REQUIRED WORK
Span requested from the data below: the line with "Hóa tro và chôn" through the line with "Πραγματικότητες", both included. Give only these lines again, exactly, and leave every picture out.

[Opening DATA UNDER STUDY section]

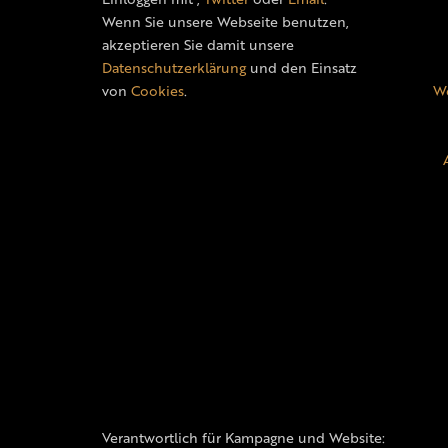
Wenn Sie unsere Webseite benutzen,
akzeptieren Sie damit unsere
Datenschutzerklärung
und den Einsatz
von
Cookies
.
We
Verantwortlich für Kampagne und Website:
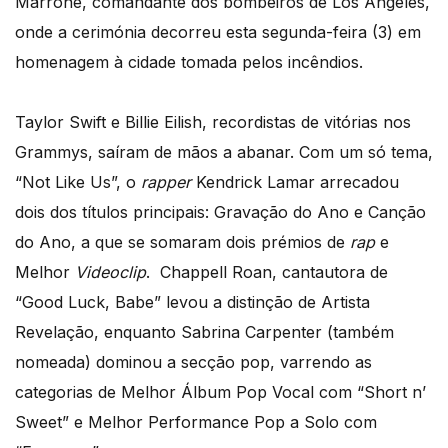
Marrone, comandante dos bombeiros de Los Angeles,
onde a cerimónia decorreu esta segunda-feira (3) em
homenagem à cidade tomada pelos incêndios.
Taylor Swift e Billie Eilish, recordistas de vitórias nos
Grammys, saíram de mãos a abanar. Com um só tema,
“Not Like Us”, o
rapper
Kendrick Lamar arrecadou
dois dos títulos principais: Gravação do Ano e Canção
do Ano, a que se somaram dois prémios de
rap
e
Melhor
Videoclip
. Chappell Roan, cantautora de
“Good Luck, Babe” levou a distinção de Artista
Revelação, enquanto Sabrina Carpenter (também
nomeada) dominou a secção pop, varrendo as
categorias de Melhor Álbum Pop Vocal com “Short n’
Sweet” e Melhor Performance Pop a Solo com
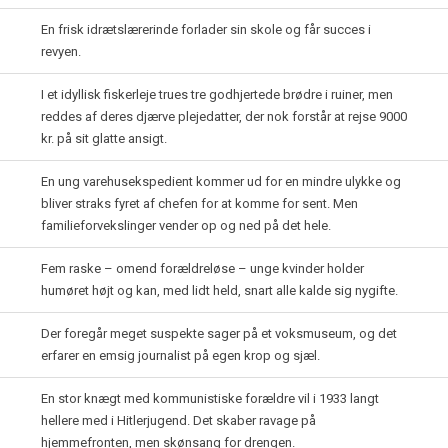
En frisk idrætslærerinde forlader sin skole og får succes i
revyen.
I et idyllisk fiskerleje trues tre godhjertede brødre i ruiner, men
reddes af deres djærve plejedatter, der nok forstår at rejse 9000
kr. på sit glatte ansigt.
En ung varehusekspedient kommer ud for en mindre ulykke og
bliver straks fyret af chefen for at komme for sent. Men
familieforvekslinger vender op og ned på det hele.
Fem raske – omend forældreløse – unge kvinder holder
humøret højt og kan, med lidt held, snart alle kalde sig nygifte.
Der foregår meget suspekte sager på et voksmuseum, og det
erfarer en emsig journalist på egen krop og sjæl.
En stor knægt med kommunistiske forældre vil i 1933 langt
hellere med i Hitlerjugend. Det skaber ravage på
hjemmefronten, men skønsang for drengen.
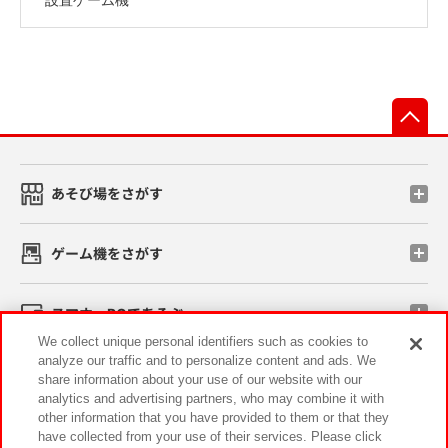
先
あそび場をさがす
ゲーム機をさがす
スマホ・PCであそぶ
We collect unique personal identifiers such as cookies to
analyze our traffic and to personalize content and ads. We
イベント・キャンペーン
share information about your use of our website with our
analytics and advertising partners, who may combine it with
other information that you have provided to them or that they
have collected from your use of their services. Please click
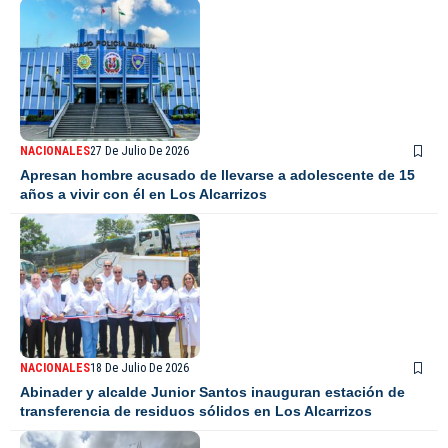
NACIONALES
27 De Julio De 2026
Apresan hombre acusado de llevarse a adolescente de 15
años a vivir con él en Los Alcarrizos
NACIONALES
18 De Julio De 2026
Abinader y alcalde Junior Santos inauguran estación de
transferencia de residuos sólidos en Los Alcarrizos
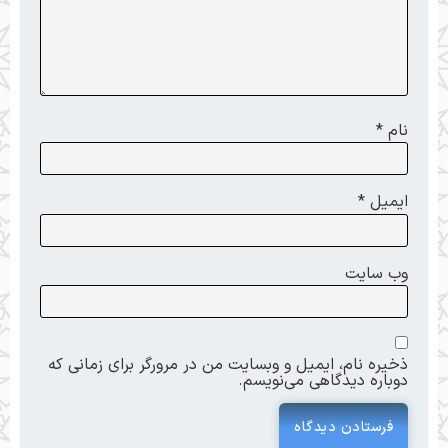
نام
*
ایمیل
*
وب‌ سایت
ذخیره نام، ایمیل و وبسایت من در مرورگر برای زمانی که
دوباره دیدگاهی می‌نویسم.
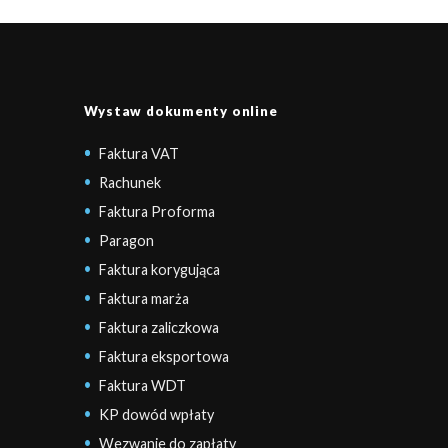
Wystaw dokumenty online
Faktura VAT
Rachunek
Faktura Proforma
Paragon
Faktura korygująca
Faktura marża
Faktura zaliczkowa
Faktura eksportowa
Faktura WDT
KP dowód wpłaty
Wezwanie do zapłaty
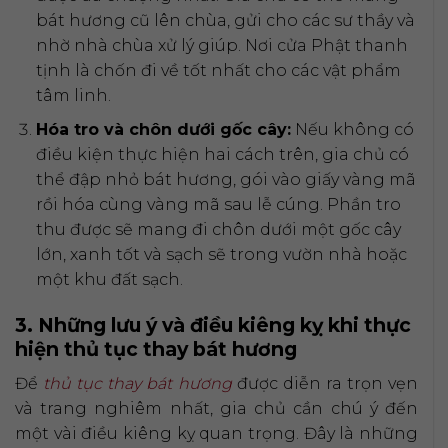
bát hương cũ lên chùa, gửi cho các sư thầy và
nhờ nhà chùa xử lý giúp. Nơi cửa Phật thanh
tịnh là chốn đi về tốt nhất cho các vật phẩm
tâm linh.
Hóa tro và chôn dưới gốc cây:
Nếu không có
điều kiện thực hiện hai cách trên, gia chủ có
thể đập nhỏ bát hương, gói vào giấy vàng mã
rồi hóa cùng vàng mã sau lễ cúng. Phần tro
thu được sẽ mang đi chôn dưới một gốc cây
lớn, xanh tốt và sạch sẽ trong vườn nhà hoặc
một khu đất sạch.
3. Những lưu ý và điều kiêng kỵ khi thực
hiện thủ tục thay bát hương
Để
thủ tục thay bát hương
được diễn ra trọn vẹn
và trang nghiêm nhất, gia chủ cần chú ý đến
một vài điều kiêng kỵ quan trọng. Đây là những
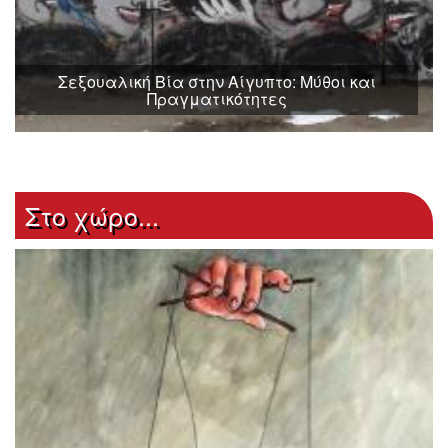
Σεξουαλική Βία στην Αίγυπτο: Μύθοι και
Πραγματικότητες
Στο χώρο...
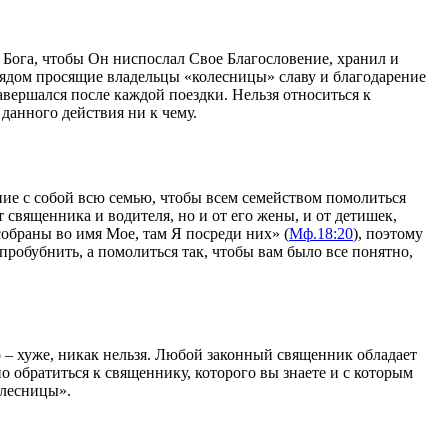
 Бога, чтобы Он ниспослал Свое Благословение, хранил и
 рядом просящие владельцы «колесницы» славу и благодарение
авершался после каждой поездки. Нельзя относиться к
 данного действия ни к чему.
ние с собой всю семью, чтобы всем семейством помолиться
 священника и водителя, но и от его жены, и от детишек,
 собраны во имя Мое, там Я посреди них» (
Мф.18:20
), поэтому
пробубнить, а помолиться так, чтобы вам было все понятно,
о – хуже, никак нельзя. Любой законный священник обладает
обратиться к священнику, которого вы знаете и с которым
олесницы».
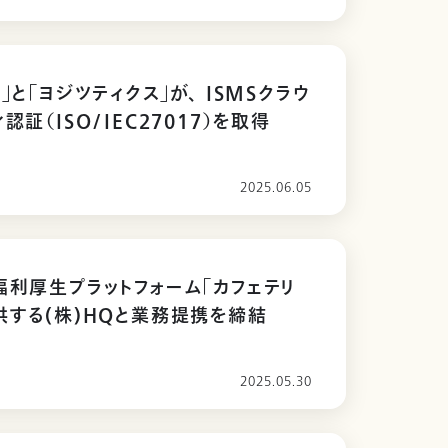
」と「ヨジツティクス」が、 ISMSクラウ
認証（ISO/IEC27017）を取得
2025.06.05
福利厚生プラットフォーム「カフェテリ
供する(株)HQと業務提携を締結
2025.05.30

[Closing DATA UNDER STUDY section]

FINAL ANSWER
Hóa tro và chôn dưới gốc cây:
Nếu không có
điều kiện thực hiện hai cách trên, gia chủ có
thể đập nhỏ bát hương, gói vào giấy vàng mã
rồi hóa cùng vàng mã sau lễ cúng. Phần tro
thu được sẽ mang đi chôn dưới một gốc cây
lớn, xanh tốt và sạch sẽ trong vườn nhà hoặc
một khu đất sạch.
3. Những lưu ý và điều kiêng kỵ khi thực
hiện thủ tục thay bát hương
Để
thủ tục thay bát hương
được diễn ra trọn vẹn
và trang nghiêm nhất, gia chủ cần chú ý đến
một vài điều kiêng kỵ quan trọng. Đây là những
Σεξουαλική Βία στην Αίγυπτο: Μύθοι και
Πραγματικότητες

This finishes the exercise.